Problem details: Please retype the data below exactly, stopping after the line with "ARHIVA PENTRU 25 NOIEMBRIE 2018" and skipping every picture.

:: Records for the exercise ::

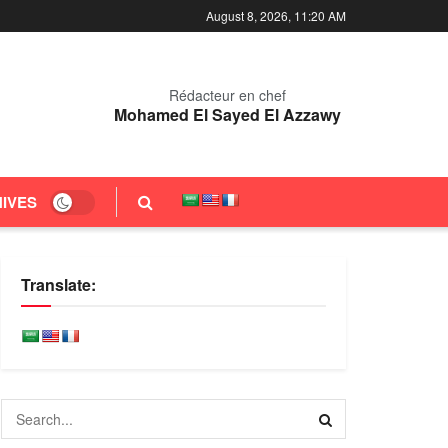
August 8, 2026, 11:20 AM
Rédacteur en chef
Mohamed El Sayed El Azzawy
IVES
Translate:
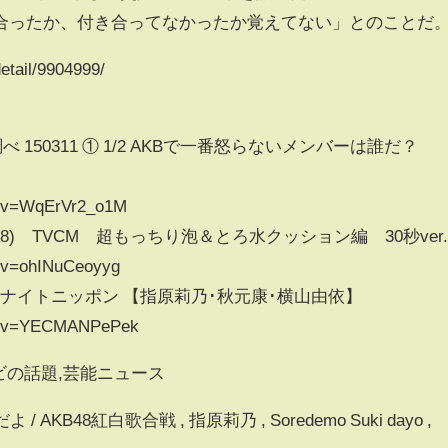
合ったか、付き合ってなかったか覚えてない」とのことだ
detail/9904999/
B調べ 150311 ① 1/2 AKBで一番怒らないメンバーは誰だ？
h?v=WqErVr2_o1M
) TVCM 超もっちり泡＆とろ水クッション編 30秒ver
h?v=ohINuCeoyyg
のオールナイトニッポン 【指原莉乃･秋元康･横山由依】
ch?v=YECMANPePek
レビの話題,芸能ニュース
 AKB48紅白歌合戦 , 指原莉乃 , Soredemo Suki dayo ,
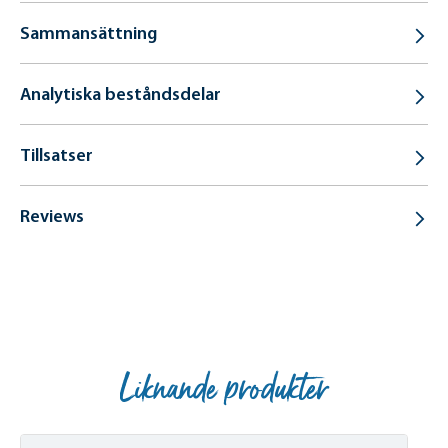
Sammansättning
Analytiska beståndsdelar
Tillsatser
Reviews
Liknande produkter
Skip product gallery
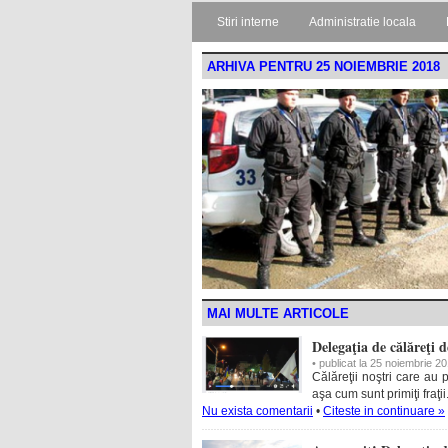
Stiri interne
Administratie locala
ARHIVA PENTRU 25 NOIEMBRIE 2018
MAI MULTE ARTICOLE
Delegaţia de călăreţi 
• publicat la 25 noiembrie 2
Călăreţii noştri care au 
aşa cum sunt primiţi fraţii
Nu exista comentarii
•
Citeste in continuare »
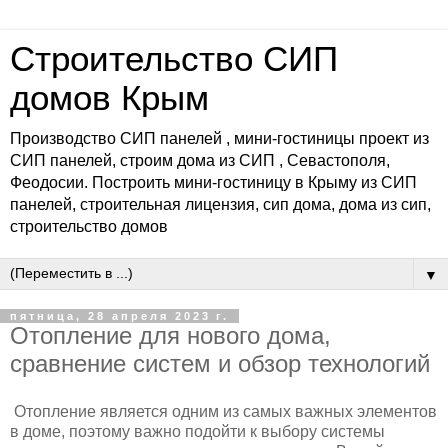
Строительство СИП
домов Крым
Производство СИП панелей , мини-гостиницы проект из
СИП панелей, строим дома из СИП , Севастополя,
Феодосии. Построить мини-гостиницу в Крыму из СИП
панелей, строительная лицензия, сип дома, дома из сип,
строительство домов
▼
пятница, 28 апреля 2023 г.
Отопление для нового дома,
сравнение систем и обзор технологий
Отопление является одним из самых важных элементов
в доме, поэтому важно подойти к выбору системы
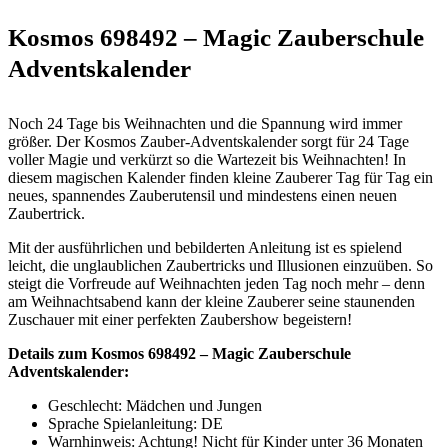
Kosmos 698492 – Magic Zauberschule
Adventskalender
Noch 24 Tage bis Weihnachten und die Spannung wird immer
größer. Der Kosmos Zauber-Adventskalender sorgt für 24 Tage
voller Magie und verkürzt so die Wartezeit bis Weihnachten! In
diesem magischen Kalender finden kleine Zauberer Tag für Tag ein
neues, spannendes Zauberutensil und mindestens einen neuen
Zaubertrick.
Mit der ausführlichen und bebilderten Anleitung ist es spielend
leicht, die unglaublichen Zaubertricks und Illusionen einzuüben. So
steigt die Vorfreude auf Weihnachten jeden Tag noch mehr – denn
am Weihnachtsabend kann der kleine Zauberer seine staunenden
Zuschauer mit einer perfekten Zaubershow begeistern!
Details zum Kosmos 698492 – Magic Zauberschule
Adventskalender:
Geschlecht: Mädchen und Jungen
Sprache Spielanleitung: DE
Warnhinweis: Achtung! Nicht für Kinder unter 36 Monaten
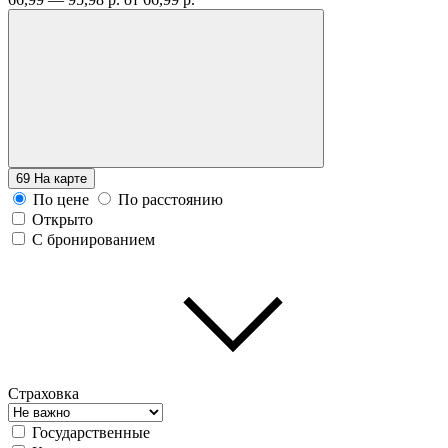
69
На карте
По цене
По расстоянию
Открыто
С бронированием
Страховка
Государственные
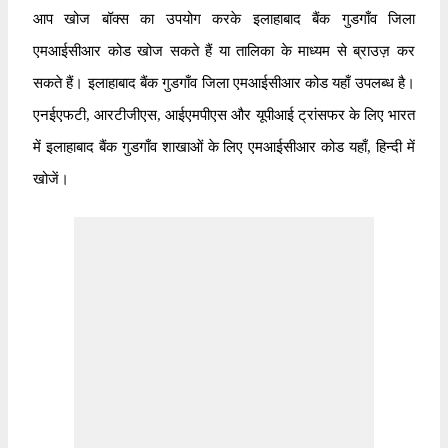
आप खोज बॉक्स का उपयोग करके इलाहाबाद बैंक गुडगाँव जिला
एमआईसीआर कोड खोज सकते हैं या तालिका के माध्यम से ब्राउज़ कर
सकते हैं। इलाहाबाद बैंक गुडगाँव जिला एमआईसीआर कोड यहाँ उपलब्ध है।
एनईएफटी, आरटीजीएस, आईएमपीएस और यूपीआई ट्रांसफर के लिए भारत
में इलाहाबाद बैंक गुडगाँव शाखाओं के लिए एमआईसीआर कोड यहाँ, हिन्दी में
खोजें।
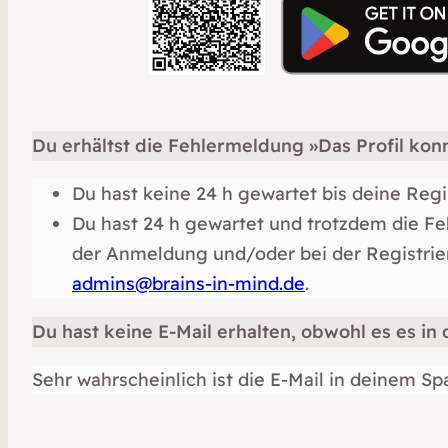
Du erhältst die Fehlermeldung »Das Profil ko
Du hast keine 24 h gewartet bis deine Reg
Du hast 24 h gewartet und trotzdem die Fe
der Anmeldung und/oder bei der Registrieru
admins@brains-in-mind.de
.
Du hast keine E-Mail erhalten, obwohl es es i
Sehr wahrscheinlich ist die E-Mail in deinem S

:::

Output below:
August 8, 2026, 11:20 AM
Rédacteur en chef
Mohamed El Sayed El Azzawy
IVES
Translate:
合ったか、付き合ってなかったか覚えてない」とのことだ
detail/9904999/
B調べ 150311 ① 1/2 AKBで一番怒らないメンバーは誰だ？
h?v=WqErVr2_o1M
) TVCM 超もっちり泡＆とろ水クッション編 30秒ver
h?v=ohINuCeoyyg
のオールナイトニッポン 【指原莉乃･秋元康･横山由依】
ch?v=YECMANPePek
レビの話題,芸能ニュース
 AKB48紅白歌合戦 , 指原莉乃 , Soredemo Suki dayo ,
Sammansättning
Analytiska beståndsdelar
Tillsatser
Reviews
Liknande produkter
Skip product gallery
Stiri interne
Administratie locala
ARHIVA PENTRU 25 NOIEMBRIE 2018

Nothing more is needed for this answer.